Why is the DfT not listening – and briefing?

Last Wednesday’s briefing with project leaders from Bus Open Data Service was only inches short of a car crash. We have covered this here and here.

In my conversations with CPT members and staff, I am aware that, although the CPT was caught out by the sudden inclusion of registered home-to-school services in BODS – which drags coach operators into very useful scheme for bus services – it has for some weeks been explaining the problems this creates.

For that reason, it is inexplicable that Ben and Lisa, representing the scheme, seemed surprised at the nature of the objections. Let me be clear; I do not think the blame for the chaotic nature of the on-line event falls to them. The DfT has plenty of staff who understand road transport law, for whom all of the operators’ objections would have made sense.

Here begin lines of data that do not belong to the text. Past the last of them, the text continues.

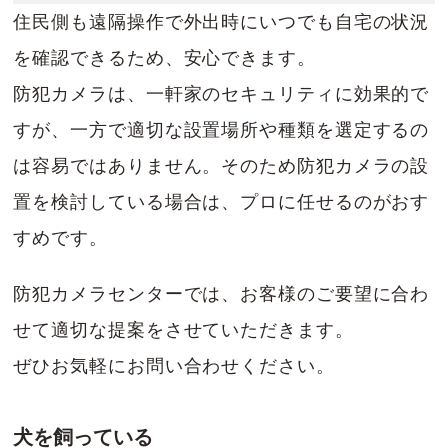
住民側も遠隔操作で外出時にいつでも自宅の状況
を確認できるため、安心できます。
防犯カメラは、一軒家のセキュリティに効果的で
すが、一方で適切な設置場所や種類を選定するの
は容易ではありません。そのため防犯カメラの設
置を検討している場合は、プロに任せるのがおす
すめです。
防犯カメラセンターでは、お客様のご要望に合わ
せて適切な提案をさせていただきます。
ぜひお気軽にお問い合わせください。
犬を飼っている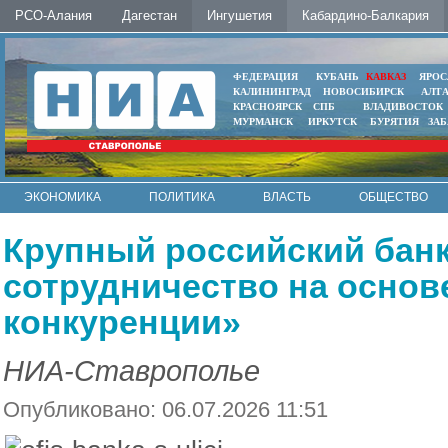
РСО-Алания
Дагестан
Ингушетия
Кабардино-Балкария
ФЕДЕРАЦИЯ
КУБАНЬ
КАВКАЗ
ЯРОС
КАЛИНИНГРАД
НОВОСИБИРСК
АЛТ
КРАСНОЯРСК
СПБ
ВЛАДИВОСТОК
МУРМАНСК
ИРКУТСК
БУРЯТИЯ
ЗА
ЭКОНОМИКА
ПОЛИТИКА
ВЛАСТЬ
ОБЩЕСТВО
АВТО
КОНТАКТЫ
Крупный российский банк
сотрудничество на основ
конкуренции»
НИА-Ставрополье
Опубликовано: 06.07.2026 11:51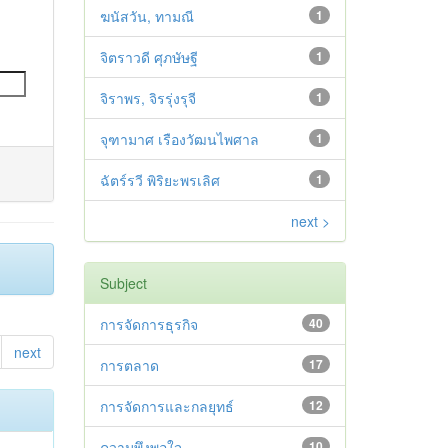
ฆนัสวัน, ทามณี
1
จิตราวดี ศุภษัษฐี
1
จิราพร, จิรรุ่งรุจี
1
จุฑามาศ เรืองวัฒนไพศาล
1
ฉัตร์รวี พิริยะพรเลิศ
1
next >
Subject
การจัดการธุรกิจ
40
next
การตลาด
17
การจัดการและกลยุทธ์
12
ความพึงพอใจ
10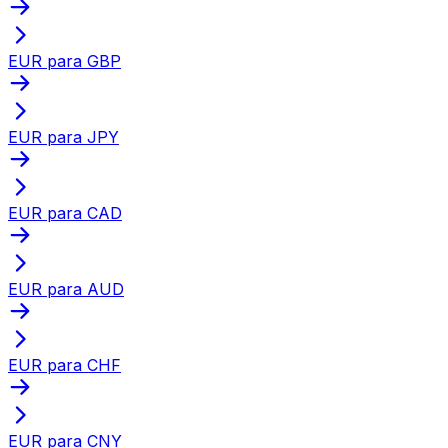
EUR para GBP
EUR para JPY
EUR para CAD
EUR para AUD
EUR para CHF
EUR para CNY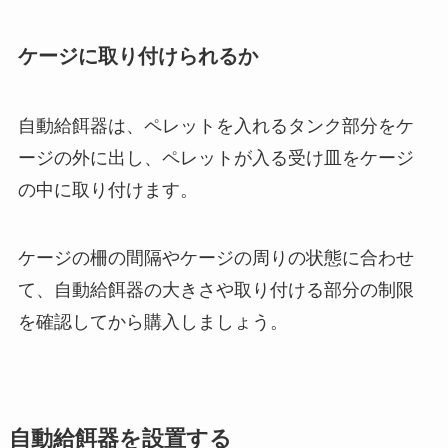
ケージに取り付けられるか
自動給餌器は、ペレットを入れるタンク部分をケ
ージの外に出し、ペレットが入る受け皿をケージ
の中に取り付けます。
ケージの柵の間隔やケージの周りの状態に合わせ
て、自動給餌器の大きさや取り付ける部分の制限
を確認してから購入しましょう。
自動給餌器を設置する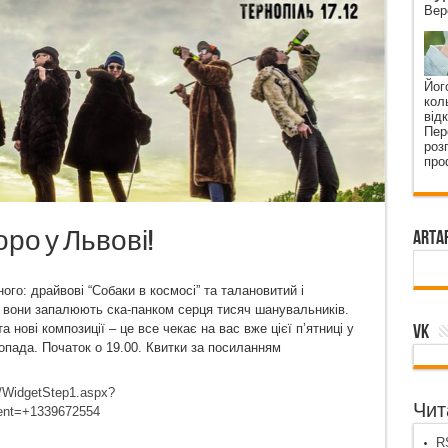
Вер
Йог
кол
від
Пер
роз
про
оро у Львові!
ArtA
го: драйвові “Собаки в космосі” та талановитий і
 вони запалюють ска-панком серця тисяч шанувальників.
VK
 нові композиції – це все чекає на вас вже цієї п’ятниці у
топада. Початок о 19.00. Квитки за посиланням
I/WidgetStep1.aspx?
Чита
t=+1339672554
RS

For some reason, nobody at the DfT thought to brief Ben and Lisa on the likely criticisms they would face and how to defend them.

In the guidance document in October of last year it said: ‘Services that are out of scope of legal requirements for data publication include those operating under Section 19 or Section 22 permits, coach services, tour services, dedicated school services and heritage vehicles.’

Make no mistake, the DfT had specifically exempted home-to-school services from BODS. In the guidance document in October of last year it said: ‘Services that are out of scope of legal requirements for data publication include those operating under Section 19 or Section 22 permits, coach services, tour services, dedicated school services and heritage vehicles.’

The duties of BODS are quite onerous, involving providing accurate geodata for stops, timetabling, fare structure and, in January, real-time vehicle location. This is expensive and time-consuming, and serves no purpose at all in the context of school buses, since the public for whom this data is intended cannot travel on them. Furthermore, providing the precise details, to the minute, of when a small child is dropped off in winter darkness on a rural road is dangerous, and schools should be told this is what the DfT is proposing to do.

BODS could be applied to only those services which are eligible for BSOG, but there is no social reason why home-to-school services should be registered with the Traffic Area Office; the legislation is hung up on the point that fares are taken but as the intention of Section 6 is to monitor provision of regular bus services, this is irrelevant in the context of H2S. If the DfT rushes through a change to remove the need for school service registration (and other contracted, closed-door services) it can resolve this quickly.

At the same time, BODS can include registered services run under Section 22 Community Bus Permits, as these definitely do need to be in scope.